C Optimization Techniques

Performance matters in systems programming. This chapter covers the tools and techniques that separate amateur C from production C: compiler flags, profiling, cache-aware data layout, and branch prediction hints. The rule is always the same: measure first, optimize second.

Compiler Optimization Levels

GCC and Clang accept -O flags that control how aggressively the compiler transforms your code.

FlagEffect
-O0No optimization. Fastest compile, debuggable.
-O1Basic optimizations. Smaller code.
-O2Most optimizations. Good default for release.
-O3Aggressive: vectorization, inlining, unrolling.
-OsOptimize for size (like -O2 minus bloat).
-OgOptimize for debugging experience.

Let's see the difference on a trivial loop.

/* opt_levels.c */
#include <stdio.h>
#include <time.h>

static long sum_array(const int *arr, int n) {
    long total = 0;
    for (int i = 0; i < n; i++) {
        total += arr[i];
    }
    return total;
}

int main(void) {
    enum { N = 100000000 };
    static int data[N];

    for (int i = 0; i < N; i++)
        data[i] = i & 0xFF;

    struct timespec t0, t1;
    clock_gettime(CLOCK_MONOTONIC, &t0);

    long result = sum_array(data, N);

    clock_gettime(CLOCK_MONOTONIC, &t1);

    double elapsed = (t1.tv_sec - t0.tv_sec)
                   + (t1.tv_nsec - t0.tv_nsec) / 1e9;

    printf("sum = %ld, time = %.4f s\n", result, elapsed);
    return 0;
}

Compile and run at different levels:

$ gcc -O0 -o opt0 opt_levels.c && ./opt0
sum = 12700000000, time = 0.2510 s

$ gcc -O2 -o opt2 opt_levels.c && ./opt2
sum = 12700000000, time = 0.0380 s

$ gcc -O3 -o opt3 opt_levels.c && ./opt3
sum = 12700000000, time = 0.0120 s

At -O3, the compiler auto-vectorizes the loop using SIMD instructions.

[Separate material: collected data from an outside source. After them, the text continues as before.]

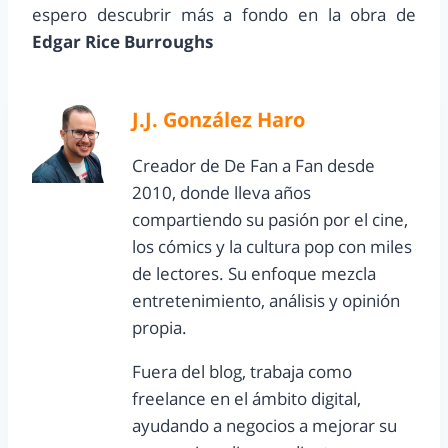
espero descubrir más a fondo en la obra de
Edgar Rice Burroughs
J.J. González Haro
Creador de De Fan a Fan desde
2010, donde lleva años
compartiendo su pasión por el cine,
los cómics y la cultura pop con miles
de lectores. Su enfoque mezcla
entretenimiento, análisis y opinión
propia.
Fuera del blog, trabaja como
freelance en el ámbito digital,
ayudando a negocios a mejorar su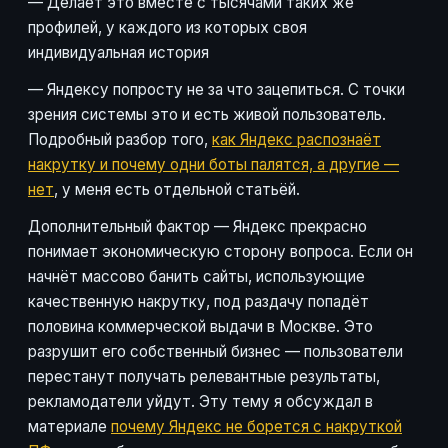
— Делает это вместе с тысячами таких же
профилей, у каждого из которых своя
индивидуальная история
— Яндексу попросту не за что зацепиться. С точки
зрения системы это и есть живой пользователь.
Подробный разбор того,
как Яндекс распознаёт
накрутку и почему одни боты палятся, а другие —
нет
, у меня есть отдельной статьёй.
Дополнительный фактор — Яндекс прекрасно
понимает экономическую сторону вопроса. Если он
начнёт массово банить сайты, использующие
качественную накрутку, под раздачу попадёт
половина коммерческой выдачи в Москве. Это
разрушит его собственный бизнес — пользователи
перестанут получать релевантные результаты,
рекламодатели уйдут. Эту тему я обсуждал в
материале
почему Яндекс не борется с накруткой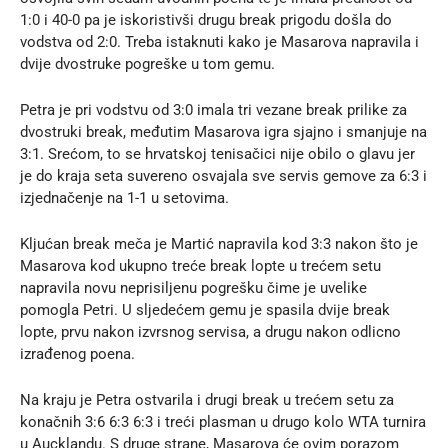
1:0 i 40-0 pa je iskoristivši drugu break prigodu došla do
vodstva od 2:0. Treba istaknuti kako je Masarova napravila i
dvije dvostruke pogreške u tom gemu.
Petra je pri vodstvu od 3:0 imala tri vezane break prilike za
dvostruki break, međutim Masarova igra sjajno i smanjuje na
3:1. Srećom, to se hrvatskoj tenisačici nije obilo o glavu jer
je do kraja seta suvereno osvajala sve servis gemove za 6:3 i
izjednačenje na 1-1 u setovima.
Kljućan break meča je Martić napravila kod 3:3 nakon što je
Masarova kod ukupno treće break lopte u trećem setu
napravila novu neprisiljenu pogrešku čime je uvelike
pomogla Petri. U sljedećem gemu je spasila dvije break
lopte, prvu nakon izvrsnog servisa, a drugu nakon odlicno
izrađenog poena.
Na kraju je Petra ostvarila i drugi break u trećem setu za
konačnih 3:6 6:3 6:3 i treći plasman u drugo kolo WTA turnira
u Aucklandu. S druge strane, Masarova će ovim porazom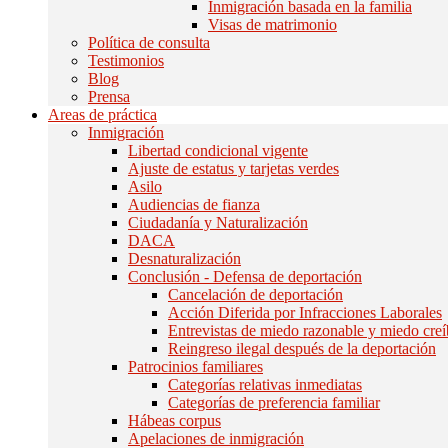
Inmigración basada en la familia
Visas de matrimonio
Política de consulta
Testimonios
Blog
Prensa
Areas de práctica
Inmigración
Libertad condicional vigente
Ajuste de estatus y tarjetas verdes
Asilo
Audiencias de fianza
Ciudadanía y Naturalización
DACA
Desnaturalización
Conclusión - Defensa de deportación
Cancelación de deportación
Acción Diferida por Infracciones Laborales
Entrevistas de miedo razonable y miedo creí
Reingreso ilegal después de la deportación
Patrocinios familiares
Categorías relativas inmediatas
Categorías de preferencia familiar
Hábeas corpus
Apelaciones de inmigración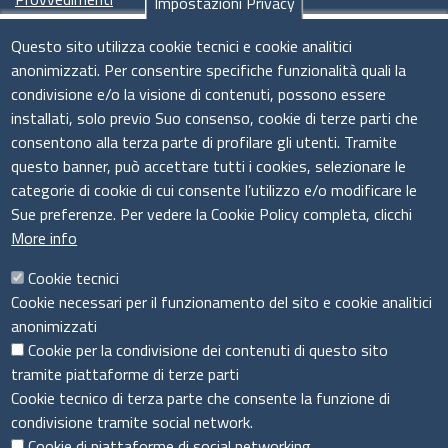
Impostazioni Privacy
Seguici su
Questo sito utilizza cookie tecnici e cookie analitici
anonimizzati. Per consentire specifiche funzionalità quali la
condivisione e/o la visione di contenuti, possono essere
installati, solo previo Suo consenso, cookie di terze parti che
Il sistema camerale
consentono alla terza parte di profilare gli utenti. Tramite
questo banner, può accettare tutti i cookies, selezionare le
categorie di cookie di cui consente l’utilizzo e/o modificare le
Sue preferenze. Per vedere la Cookie Policy completa, clicchi
More info
Cookie tecnici
Cookie necessari per il funzionamento del sito e cookie analitici
anonimizzati
Cookie per la condivisione dei contenuti di questo sito
tramite piattaforme di terze parti
Cookie tecnico di terza parte che consente la funzione di
condivisione tramite social network.
Cookie di piattaforme di social networking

Caution: -O3 can change behavior of code that relies on undefined behavior. If your program works at -O0 but breaks at -O2, you have a bug, not a compiler problem.

Looking at What the Compiler Did

Use -S to see assembly, or objdump -d on the binary:

$ gcc -O2 -S -o opt2.s opt_levels.c
$ grep -A5 'sum_array' opt2.s

The Compiler Explorer (godbolt.org) is invaluable for comparing output across flags and compilers. Use it.

Profile-Guided Optimization (PGO)

PGO lets the compiler observe real execution patterns, then recompile with that data.

# Step 1: Instrument
$ gcc -O2 -fprofile-generate -o opt_pgo_gen opt_levels.c

# Step 2: Run with representative input
$ ./opt_pgo_gen

# Step 3: Recompile using the profile
$ gcc -O2 -fprofile-use -o opt_pgo opt_levels.c

PGO helps the compiler make better inlining, branching, and layout decisions. Typical improvement: 5-20% on real workloads.

Profiling with perf

Never guess where time is spent. Use perf.

$ gcc -O2 -g -o opt2 opt_levels.c
$ perf stat ./opt2

This gives you cycle counts, cache misses, branch mispredictions, and IPC (instructions per cycle).

For function-level profiling:

$ perf record -g ./opt2
$ perf report

perf report shows a call-graph breakdown. Look for the hottest functions first.

Profiling with gprof

$ gcc -O2 -pg -o opt_gprof opt_levels.c
$ ./opt_gprof
$ gprof opt_gprof gmon.out | head -30

gprof adds instrumentation overhead but gives call counts and cumulative time.

Profiling with Valgrind/Callgrind

$ gcc -O2 -g -o opt2 opt_levels.c
$ valgrind --tool=callgrind ./opt2
$ callgrind_annotate callgrind.out.* | head -40

Callgrind simulates the CPU cache hierarchy. It's slow (20-50x), but gives exact instruction counts and cache miss data.

Try It: Compile opt_levels.c at -O0 and -O3. Run perf stat on both. Compare the "instructions" and "cache-misses" lines.

Cache-Friendly Data Layout

Modern CPUs are fast. Memory is slow. A cache miss costs 100+ cycles. Data layout determines cache behavior.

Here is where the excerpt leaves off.